Elka’s friends turned their faces away from her, and she began to wail, clutching
the baby’s face to her chest so tightly that Aliza rushed forward and pried the bundle
out of her arms.
“Gently, little mother,” she said. “Leonie, take the baby outside for a moment. Show
everyone that she is well, but don’t let anyone touch her. And for God’s sake, put
a smile on your face.”
The crowd pushed forward, surrounding her and praising the bow-shaped lips, the tiny
fingers, the thatch of golden brown hair. But Elka’s sobs were growing louder and
more desperate. “Mama!” she screamed suddenly. “Where is my mama? Why doesn’t she
come?”
Leonie brought the baby inside but Elka did not stop crying, and refused to hold her
child. Aliza tried to calm her with tea and then with brandy. She offered gentle reassurances
and then scolded her about her duty to the child. Nothing worked—not even her own
baby’s inconsolable howls. Finally, Aliza gave Elka a sedative and fed the baby a
bottle.
The following morning, Elka was unchanged. No matter what anyone said or did, no matter
how loud the baby cried, she would not even look in her direction.
On the second day, Leonie recognized the dull, unfocused gaze in Elka’s eyes as the
one she had seen on a girl who had pulled out her own hair by the handful, and on
the man who would not get out of bed. A few of the so-called crazy ones raged and
ranted, but most were listless and empty, like Elka.

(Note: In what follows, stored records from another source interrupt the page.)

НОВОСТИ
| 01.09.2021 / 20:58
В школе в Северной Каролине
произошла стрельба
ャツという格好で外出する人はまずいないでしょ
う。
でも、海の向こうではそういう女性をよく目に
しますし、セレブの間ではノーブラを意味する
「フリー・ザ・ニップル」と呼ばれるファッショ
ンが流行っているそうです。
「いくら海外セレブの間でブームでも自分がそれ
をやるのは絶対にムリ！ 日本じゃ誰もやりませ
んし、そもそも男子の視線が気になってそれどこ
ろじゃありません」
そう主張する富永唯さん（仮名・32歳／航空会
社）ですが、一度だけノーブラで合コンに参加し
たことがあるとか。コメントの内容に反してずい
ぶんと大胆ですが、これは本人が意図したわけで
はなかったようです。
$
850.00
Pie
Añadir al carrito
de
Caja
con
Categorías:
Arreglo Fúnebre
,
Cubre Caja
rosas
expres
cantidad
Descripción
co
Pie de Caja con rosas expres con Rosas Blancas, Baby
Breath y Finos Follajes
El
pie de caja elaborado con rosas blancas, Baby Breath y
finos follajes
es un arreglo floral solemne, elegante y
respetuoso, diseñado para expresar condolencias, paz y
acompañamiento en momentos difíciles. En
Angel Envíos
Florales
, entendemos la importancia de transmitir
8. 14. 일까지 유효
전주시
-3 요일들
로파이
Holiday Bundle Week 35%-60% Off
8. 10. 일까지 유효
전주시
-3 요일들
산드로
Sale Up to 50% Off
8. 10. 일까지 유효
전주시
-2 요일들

Aliza lost patience with those cases quickly, certain that they were the victims of
their own weakness and not any real disease. She gave Elka the benefit of the doubt
for an extra day, but after seventy-two hours with a screaming baby and a completely
indifferent mother, she asked for “Dr. Nonsense,” which is what she called the psychiatrist.
Dr. Nonsense was Simone Hammermesch, an elegant Belgian woman with white hair, manicured
hands, and a half-dozen languages at her disposal. She pulled up a chair beside Elka’s
bed and took her hand, waiting quietly for an hour before saying a word. Then she
leaned close and murmured in soft, reassuring, motherly tones, until Elka seemed to
relax a little. Still she said nothing.
Leonie watched the doctor work but hoped that Elka would not succumb to her kind,
hypnotic voice; that she would get out of bed without letting slip the secret that
had laid her low.
Dr. Nonsense was persistent and patient, but after two long
sessions at the bedside, all she managed to get out of Elka was, “Leave me alone.”

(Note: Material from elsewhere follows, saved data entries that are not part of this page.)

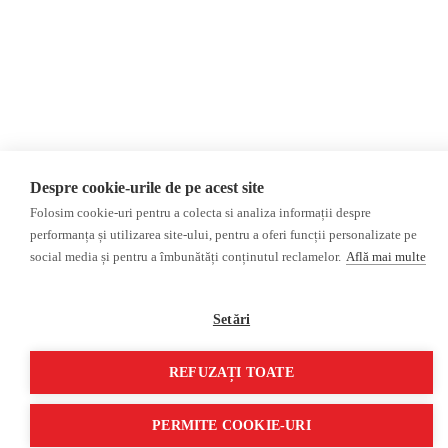
Интервью
ДЕЗИНФОРМАЦИЯ,
Выборы 2024
ПРОПАГАНДА
ACF
База данных
Расследование
ДРУГИЕ ТЕМЫ
ОБЗОР СМИ
Мультимедиа
Despre cookie-urile de pe acest site
НЕЗАВИСИМЫЕ
ВИДЕОРЕПОРТАЖИ
РУССКОЯЗЫЧНЫЕ СМИ
Видеоинтервью
Folosim cookie-uri pentru a colecta si analiza informații despre
performanța și utilizarea site-ului, pentru a oferi funcții personalizate pe
ПРОКРЕМЛЕВСКИЕ
social media și pentru a îmbunătăți conținutul reclamelor.
Află mai multe
РУССКОЯЗЫЧНЫЕ СМИ
©2026 Veridica.ro. Все права защищены. Veridica™ представляет собой
Setări
публикацию
Международный альянс румынских журналистов
.
Разработан
Treeworks
REFUZAȚI TOATE
PERMITE COOKIE-URI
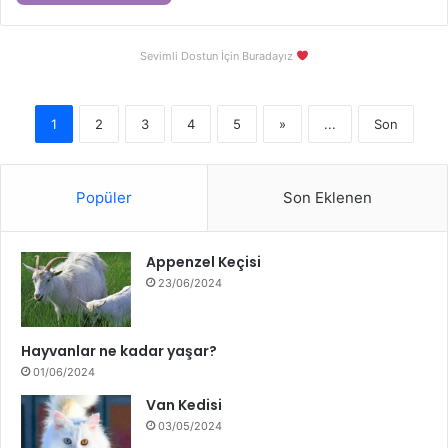
Sevimli Dostun İçin Buradayız
1
2
3
4
5
»
...
Son
Popüler
Son Eklenen
Appenzel Keçisi
23/06/2024
Hayvanlar ne kadar yaşar?
01/06/2024
Van Kedisi
03/05/2024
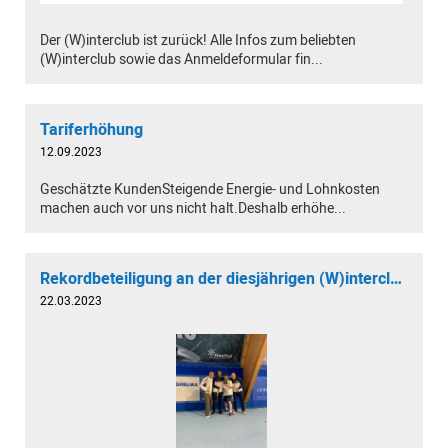
Der (W)interclub ist zurück! Alle Infos zum beliebten
(W)interclub sowie das Anmeldeformular fin...
Tariferhöhung
12.09.2023
Geschätzte KundenSteigende Energie- und Lohnkosten
machen auch vor uns nicht halt.Deshalb erhöhe...
Rekordbeteiligung an der diesjährigen (W)interclub Austragung
22.03.2023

She sighed, patted her snowy chignon, and got to her feet and called for Aliza. “Please
get the patient dressed and bring her to my car. I’ll call the maternity ward about
the baby.”
After they left, Aliza helped Leonie make up the cot with fresh sheets. “Don’t worry,”
she said. “After a little rest, Elka will be tip-top. Someday, you’ll run into her
on a street corner and you’ll go for a cup of coffee and laugh about this whole thing.
She might not even remember it happened. I’ve seen this before, many times.
“Now go get me a syringe, won’t you, dear?” she said, taking a small orange out of
her string bag. “I haven’t forgotten about showing you how to give a shot.”
The next day, Leonie stayed away from the infirmary, lying in bed with a pillow pulled
to her belly so that the others would think she was suffering from cramps.
“I don’t know how you stand going there day after day,” Shayndel said, sitting beside
Leonie after the others had gone to breakfast. “The sight of blood alone does me in.
Don’t you find it depressing being with sick people? The pain, the wounds, the scars,
the smells. Ugh.”
Leonie shrugged. In fact, she envied the ones with wounds and scars and even, God
help her, the ones with the numbers on their arms. No one asked those people why they
were furious or miserable, why they refused to dance the hora, why they did not grab
for the candy bars sent from America. Everything was permitted and forgiven them,
at least as long as they dressed and took their meals and kept their stories to themselves.
Leonie’s skin was unblemished. She had not hidden in a Polish sewer or shivered in
a Russian barn. She had not seen
her parents shot. Atlit was her first experience of barracks and barbwire. She had
survived the war without suffering hunger or thirst. There had been wine and hashish
and a pink satin coverlet to muffle her terrors.